Gerakan Sun Salutation dalam Yoga, Haramkah?

“Suryanamaskar” atau “salam matahari” kini hampir tidak dapat dipisahkan dari aktivitas di kelas-kelas asanas dan latihan yoga. Meski telah menjadi sebuah ‘paragraf’ asanas yang sangat populer, Suryanamaskar pernah mengalami ‘penolakan’ oleh sebagian kelompok orang dan dianggap sebagai aktivitas menyembah matahari dan/ atau bahkan dianggap sebagai ritual agama tertentu.

Oleh sebab itu, kita harus menelisik sejarah dan evolusinya. Dengan begitu, kita semua diharapkan akan menjadi lebih nyaman, mantap dan ‘terang benderang’ tentang hal ini.

Suryanamaskar pada awalnya memang merupakan bentuk ‘ritual’ dari salah satu kelompok keagamaan di masyarakat India kuno ( produk budaya ), jauh sebelum Inggris dan Islam masuk dan menguasai India. Suryanamaskar menjadi salah satu bentuk ritual puji sukur dan terima kasih pada sang keilahian ( Brahman ) dengan terbitnya matahari, dengan itu berarti masih diberikannya kesempatan berbakti, hidup, berkarya dan atau mengabdi pada semesta. Matahari sebagai sumber kehangatan dan kehidupan. Suryanamaskar dalam bentuk klasik ini dilakukan dengan melantunkan japa mantra di setiap gesturnya dan dilakukan tanpa teknik pernapasan ( tidak seperti di kelas-kelas yoga asana sekarang ).

Teknik dan runutan yang mengalir dinamis nan efektif ini kemudian oleh Shivaji ( Pendiri Kemaharajaan Maratha 1627-1680 ) diminati untuk dikreasi dan diadopsi untuk tentara-prajurit kerajaan. Dengan cara mendorong pemimpin keagamaanya Sri Samartha Ramdas agar ‘menghidupkan kembali’ dan menyebarkan Surya Namaskar ke seluruh pelosok kerajaan Maratha ( khususnya bagi prajurit untuk pemanasan di pagi hari ). Meski demikian seiring perubahan waktu, jaman dan kekuasaan. Pada akhir abad ke-19 Surya Namaskar hampir terlupakan di benak masyarakat India.

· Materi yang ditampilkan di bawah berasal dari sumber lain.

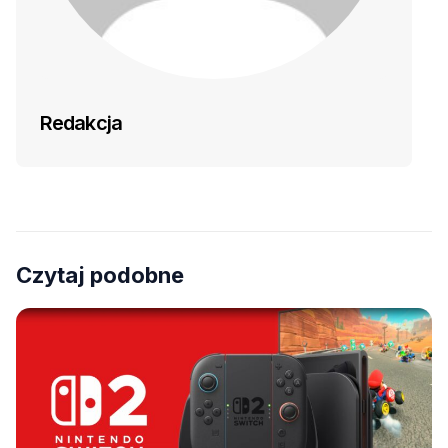
Redakcja
Czytaj podobne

Dan baru pada tahun 1938 Bhavanrao Shrimant Balasahib Pandit Pathinidi, mempopulerkan kembali suryanamaskar dengan menerbitkan bukunya The Ten Poin-way to Health – Surya Namaskars , raja dari kerajaan Aundh ( sekitar Mumbai ). Beliau sendiri adalah praktisi dan penggemar gulat tradisional khas India, dan telah mempraktikkan senam singkat nan efektif bagi kesehatan yang dinamakan Suryanamaskar ( versi ‘original’ 10 rangkaian gerak dan pose ) sejak tahun 1908, dimana inspirasi senam ini diperolehnya dari Shrit. Balasaheb Mirajkar, raja terakhir dari kerajaan Miraj. Bhavanrao kemudian memodifikasi metode klasik – lamanya, memperkenalkan dan mempopulerkan senam ini salah satunya juga dengan cara membuat film pendek yang kemudian ia pertunjukan juga di British Film Institute, London.

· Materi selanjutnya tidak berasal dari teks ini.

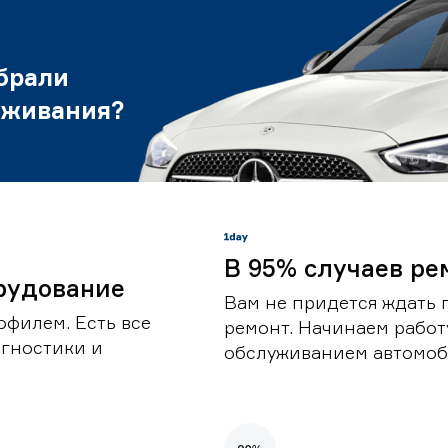
брали
уживания?
В 95% случаев ре
рудование
Вам не придется ждать 
офилем. Есть все
ремонт. Начинаем работ
гностики и
обслуживанием автомоби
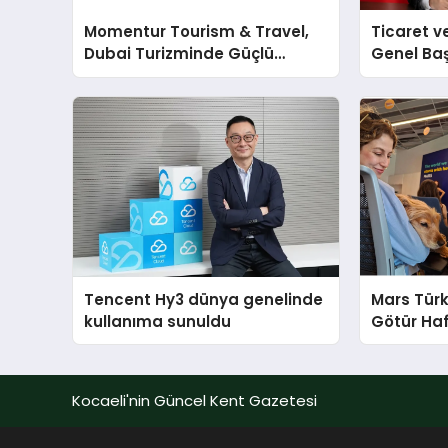
Momentur Tourism & Travel,
Ticaret v
Dubai Turizminde Güçlü
Genel Ba
Operasyon Ağıyla Fark
Ulutaş, e
Yaratıyor
açıklamad
Tencent Hy3 dünya genelinde
Mars Türk
kullanıma sunuldu
Götür Haf
Kocaeli'nin Güncel Kent Gazetesi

Perbedaan suryanamaskar klasik ( ritual keagamaan ) dengan Suryanamaskar Pathinidi adalah dalam runutan, japa mantra dan pernafasan. Dalam ketiga hal tersebut telah direkayasa oleh Pathinidi menjadi disistematisir ( runutan, posisi kaki, dll ), tanpa japa mantra dan dimasukannya postur dan teknik / pernapasan ke dalamnya. Buku, inovasi dan karya Pathinidi menjadi sangat populer kala itu, khususnya di kalangan praktisi Gulat. Suryanamaskar merupakan aktivitas pemanasan yang wajib dilatih dan dilakukan seorang pegulat kala itu, bahkan hingga ratusan kali perharinya karena dipercaya selain menguatkan jantung, otot-otot lengan juga meningkatkan vitalitas.

Suryanamaskar dijaman Pathinidi, bukan dan belum menjadi bagian dari yoga dan aktivitas asanas. Baru beberapa tahun kemudian Suryanamaskarnya Pahinidi diadopsi dan dijadikan ( juga ) pemanasan sebelum berasanas oleh berbagai praktisi yoga ( belum ada data sejarah siapa yogi pertama yang mengadopsi suryanamaskar menjadi bagian dari asanas, kemungkinan besar oleh Shivananda dan atau Krishnamahacarya ). Jadi suryanamaskar pada awalnya bukan menjadi bagian dari yoga, dan baru berusia sekitar 100 tahunan.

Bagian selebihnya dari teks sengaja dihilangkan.